Image courtesy of theeconomist.com

There is no doubt that Rudolf Nureyev was a legend in and out of the ballet world. At the peak of his career in the 1960s and 70s, Nureyev was a larger than life character that traversed the worlds of dance, theatre, film and celebrity. No other dancer, until Nureyev, achieved the international stardom and media proliferation that was a constant companion to his unbelievable stagecraft.

And though Nureyev career and life has been studied, dissected, and examined almost ad nauseum since his untimely death in 1993, very few of the many documentaries have looked closely at his childhood and his life before he became an international ballet star.In David Hare’s “The White Crow,” Nureyev’s life, before he become a media star, is carefully examined, from his poverty-stricken existence as a young boy in Ufa, Bashkortostan, Russia to his student life at the prestigious Vaganova Choreographic Institute in Leningrad, Russia to his escape to freedom at the Orly Airport in Paris in 1961. These previously unexamined years gives a unique view into the brooding personality of Nureyev. And though there is no doubt that Nureyev loved the spotlight and adoration of ballet fans, he was, at times, introverted, cautious, untrusting, and extremely arrogant. If any artist possessed qualities that could be found of both sides of the coin, Nureyev did.

Image courtesy of variety.com

Oleg Ivanko as Nureyev possesses many of the qualities of a young Nureyev.

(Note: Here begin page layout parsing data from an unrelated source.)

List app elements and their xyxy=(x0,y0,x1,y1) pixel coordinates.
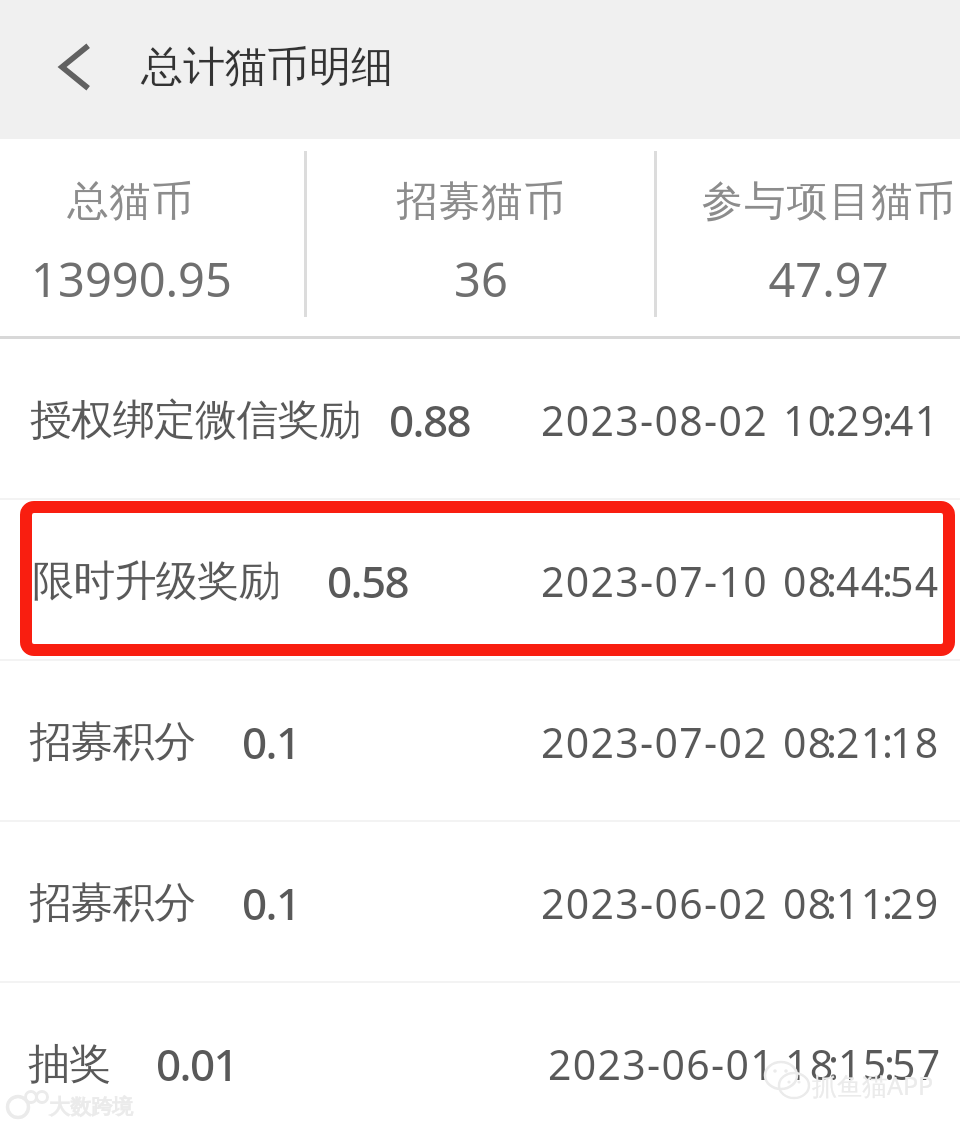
staticText: 54 xyxy=(890,553,940,609)
staticText: 总计猫币明细 xyxy=(141,41,393,94)
staticText: 29 xyxy=(836,392,886,448)
staticText: : xyxy=(826,392,839,448)
staticText: : xyxy=(882,392,895,448)
staticText: : xyxy=(882,714,895,770)
staticText: 2023-08-02 xyxy=(541,392,769,448)
staticText: 0.88 xyxy=(389,390,471,450)
staticText: 10 xyxy=(783,392,833,448)
staticText: 总猫币 xyxy=(67,176,195,228)
staticText: 15 xyxy=(838,1036,888,1092)
staticText: 21 xyxy=(836,714,886,770)
staticText: : xyxy=(882,553,895,609)
button[interactable]: 抽奖 xyxy=(0,983,960,1125)
staticText: 2023-07-10 xyxy=(541,553,769,609)
staticText: 11 xyxy=(836,875,886,931)
staticText: : xyxy=(882,875,895,931)
staticText: 招募猫币 xyxy=(396,176,566,228)
staticText: 大数跨境 xyxy=(49,1094,133,1120)
staticText: 08 xyxy=(783,714,833,770)
staticText: : xyxy=(826,714,839,770)
staticText: 47.97 xyxy=(768,247,889,311)
staticText: : xyxy=(826,875,839,931)
staticText: 抽奖 xyxy=(28,1038,111,1091)
button[interactable]: Back xyxy=(38,30,110,110)
staticText: 2023-07-02 xyxy=(541,714,769,770)
staticText: 36 xyxy=(454,247,508,311)
staticText: 18 xyxy=(785,1036,835,1092)
staticText: 29 xyxy=(890,875,940,931)
button[interactable]: 招募积分 xyxy=(0,661,960,820)
staticText: 44 xyxy=(836,553,886,609)
staticText: 41 xyxy=(890,392,940,448)
staticText: 2023-06-02 xyxy=(541,875,769,931)
button[interactable]: 限时升级奖励 xyxy=(0,500,960,659)
staticText: 2023-06-01 xyxy=(548,1036,776,1092)
staticText: 招募积分 xyxy=(30,877,196,930)
staticText: : xyxy=(828,1036,841,1092)
staticText: 13990.95 xyxy=(31,247,232,311)
staticText: : xyxy=(884,1036,897,1092)
staticText: 抓鱼猫APP xyxy=(812,1068,934,1102)
staticText: 限时升级奖励 xyxy=(32,555,280,608)
staticText: 08 xyxy=(783,553,833,609)
staticText: 0.58 xyxy=(327,551,409,611)
staticText: 招募积分 xyxy=(30,716,196,769)
button[interactable]: 招募积分 xyxy=(0,822,960,981)
button[interactable]: 授权绑定微信奖励 xyxy=(0,339,960,498)
staticText: : xyxy=(826,553,839,609)
staticText: 18 xyxy=(890,714,940,770)
staticText: 57 xyxy=(892,1036,942,1092)
staticText: 0.1 xyxy=(242,712,300,772)
staticText: 0.1 xyxy=(242,873,300,933)
staticText: 0.01 xyxy=(156,1034,238,1094)
staticText: 08 xyxy=(783,875,833,931)
staticText: 参与项目猫币 xyxy=(701,176,956,228)
staticText: 授权绑定微信奖励 xyxy=(30,394,361,447)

He has a prodigious ballet technique, deep brooding eyes, the same flaring nostrils—a true sign of genius—and a high opinion of himself. In Ivanko’s Nureyev we also see an unquenchable thirst for knowledge and all things Western.What perhaps stands out most about Ivanko’s Nureyev is his obsession with making himself the Kirov Ballet’s premier danseur. In “The White Crow” we witness Nureyev’s unrelenting drive to make his technique and his artistry unsurpassable by any other dancer at that time. Interestingly, the male ballet star of the Kirov at the time of Nureyev’s defection was Yuri Soloviev (Serge Polunin). Soloviev was a classical dancer more in the vein of what the Kirov respected, unlike Nureyev wild, pantherine presence on stage. And though the authorities were putting all their hopes and press of Soloviev, Nureyev became the star of the European tour.

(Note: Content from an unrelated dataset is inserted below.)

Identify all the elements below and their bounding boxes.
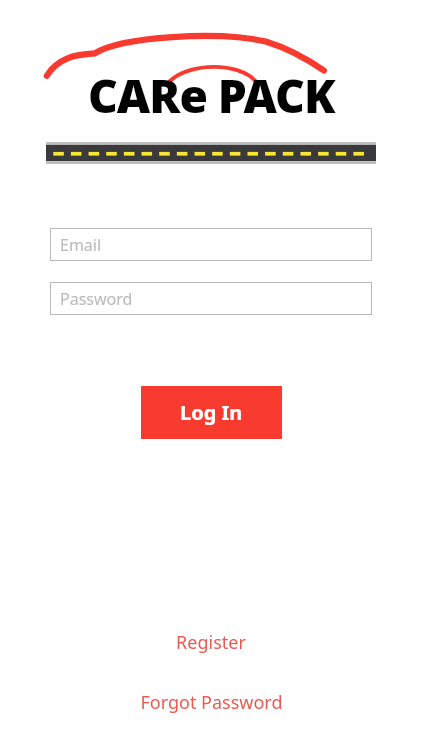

Much has been written about Nureyev’s relationship with Alexander Pushkin, his ballet teacher and mentor. Ralph Fiennes, who also directed this film, portrays Pushkin as a quiet, elegant man who is slightly cuckolded by his wife Xenia (Chulpan Khamatova), with whom Nureyev later had an intense sexual relationship. Fiennes superbly demonstrates how Pushkin’s measured by firm mentorship of Nureyev helped restrain some of his unruly behavior without watering down his artistry. Fiennes also brilliantly captures in this film the austerity and blandness of every day life in Soviet Russia and how something as magical as a ballet could bring fantasy and joy to the human spirit.; particularly, in a society where artistic freedom was carefully monitored.

Image courtesy of sundaytimes.com

Perhaps, the most interesting aspect of “The White Crow” were the scenes where Nureyev (Oleg Ivanko) is exploring the seedier sides of Paris before his defection. Cases in point were smoky cafes with same-sex couples and back alleys with subversive characters. All these influences feed Nureyev’s curiosity and imagination, which made it only natural for him to defect, especially after his affront to KGB authorities was to end his career at the Kirov Ballet.

Image courtesy of thetimes.com

With “The White Crow” audience will witness all the tragedy and passionate vibrancy that made s young inchoate Nureyev the great artist that the world would come to adore. Out of the seedling of talent, determination and boldness was borne a dance artist that forever changed the image of male ballet dancers. And “The White Crow” details how it all began!!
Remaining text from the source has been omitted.